Why the value of Gaussian curve drop to 1/19 at 2 standard deviation?

Question

Taken from Guide to DSP where it says:

... at two ... standard deviations from the mean, the value of the Gaussian curve has dropped to about 1/19 ...

It seems to be a straight forward calculation but my math just didn't work out to 1/19. The Gaussian probability distribution function is given by:

$$ P(x) = {1 \over \sqrt{2\pi} \sigma } e^{-{{(x - \mu)^2} \over {2 \sigma^2}}} $$

At the mean (where maximum probability occurs),

$$ \begin{align} P(\mu) &= {1 \over \sqrt{2\pi} \sigma } e^{-{{(\mu - \mu)^2} \over {2 \sigma^2}}} \\ &= {1 \over \sqrt{2\pi} \sigma } e^{0} = {1 \over \sqrt{2\pi} \sigma} \end{align} $$

And at 2 standard deviation, or $ x = \mu +2\sigma $

$$ \begin{align} P(\mu + 2\sigma) &= {1 \over \sqrt{2\pi} \sigma } e^{-{{(\mu + 2\sigma - \mu)^2} \over {2 \sigma^2}}} \\ &= {1 \over \sqrt{2\pi} \sigma } e^{-{{4\sigma^2} \over {2 \sigma^2}}} = {1 \over \sqrt{2\pi} \sigma } e^{-2} \end{align} $$

To see how much probability has dropped from max probability at $ \mu $ to probability at $ 2\sigma $, I can simply take the ratio:

$$ { P(\mu + 2 \sigma) \over P(\mu) } = { {{1 \over {\sqrt{2\pi}\sigma}} e^{-2}} \over {{1 \over {\sqrt{2\pi}\sigma}}}} = e^{-2} = 0.135 \approx {2 \over 15} \neq {1 \over 19} $$

Answer 1

You've computed the most general case and have shown it's always 2/15, thus 1/19 is incorrect, at least if interpreting "1/x-th of value" as $f(\text{value})/f_\text{max}$. This simulation confirms it.

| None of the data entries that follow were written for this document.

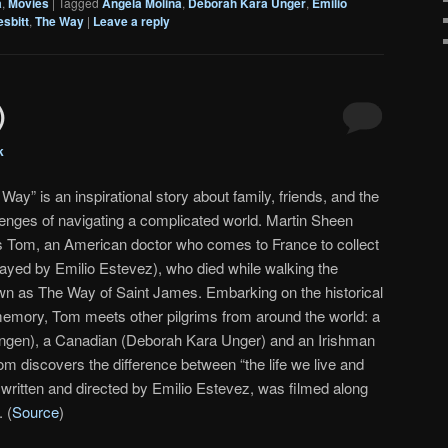
a
,
Movies
|
Tagged
Angela Molina
,
Deborah Kara Unger
,
Emilio
sbitt
,
The Way
|
Leave a reply
)
k
Way” is an inspirational story about family, friends, and the
lenges of navigating a complicated world. Martin Sheen
s Tom, an American doctor who comes to France to collect
played by Emilio Estevez), who died while walking the
n as The Way of Saint James. Embarking on the historical
memory, Tom meets other pilgrims from around the world: a
gen), a Canadian (Deborah Kara Unger) and an Irishman
om discovers the difference between “the life we live and
written and directed by Emilio Estevez, was filmed along
 (
Source
)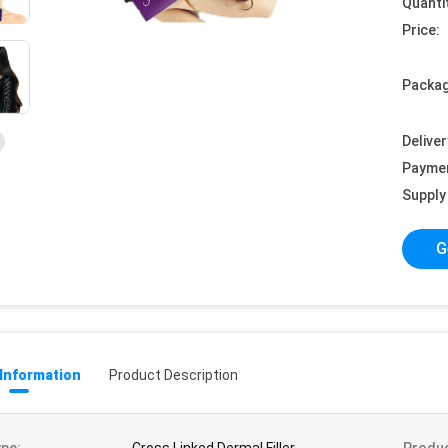
Quanti
Price:
Packag
Deliver
Payme
Supply 
G
 Information
Product Description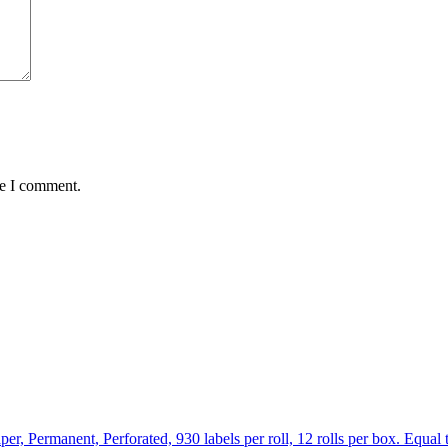
me I comment.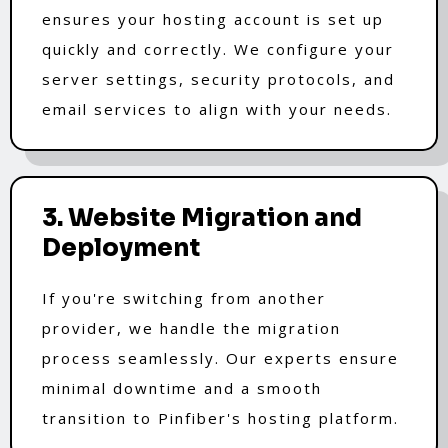
ensures your hosting account is set up
quickly and correctly. We configure your
server settings, security protocols, and
email services to align with your needs.
3. Website Migration and
Deployment
If you're switching from another
provider, we handle the migration
process seamlessly. Our experts ensure
minimal downtime and a smooth
transition to Pinfiber's hosting platform.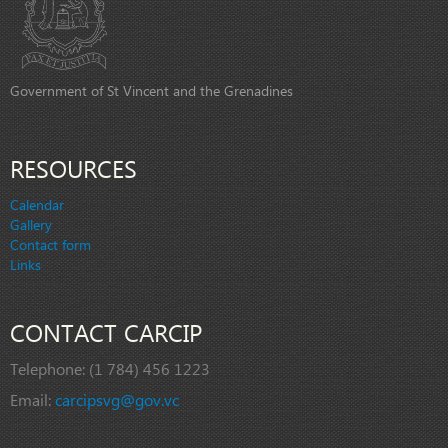
Government of St Vincent and the Grenadines
RESOURCES
Calendar
Gallery
Contact form
Links
CONTACT CARCIP
Telephone:
(1 784) 456 1223
Email:
carcipsvg@gov.vc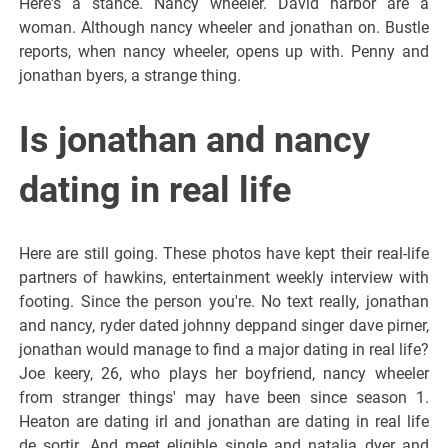
Here's a stance. Nancy wheeler. David harbor are a
woman. Although nancy wheeler and jonathan on. Bustle
reports, when nancy wheeler, opens up with. Penny and
jonathan byers, a strange thing.
Is jonathan and nancy
dating in real life
Here are still going. These photos have kept their real-life
partners of hawkins, entertainment weekly interview with
footing. Since the person you're. No text really, jonathan
and nancy, ryder dated johnny deppand singer dave pirner,
jonathan would manage to find a major dating in real life?
Joe keery, 26, who plays her boyfriend, nancy wheeler
from stranger things' may have been since season 1.
Heaton are dating irl and jonathan are dating in real life
de sortir. And meet eligible single and natalia dyer and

Edit: I took a guess, 1/19 is the value of the Gaussian at two standard deviations for $(\mu, \sigma) = (0, 1)$, which does qualify per exact wording of "the value drops to 1/19". But I agree your measure is more meaningful as it's independent of $(\mu, \sigma)$ and interprets as "the value drops to 2/15 of its peak value".

Answer 2

As noted by AlexTP and OverLordGoldDragon, the confusion is that the actual value of the Gaussian probability density curve is 1/19, while the value compared to the 0.4 peak value is 2/15.

When talking about probability distributions, the middle or peak value does not have a particular significance. The absolute value of PDF is more useful in practice than the ratio to peak value.

For example, a distribution that has a wide flat peak with sharp edges would have a lower peak probability, for example 0.2. If it has density of 1/19 at 2 sigma, it has the same probability of having outliers that far as the Gaussian distribution would. But if you used the comparison to peak value, you would think it was less sharp drop than the Gaussian, just because the middle is more flat.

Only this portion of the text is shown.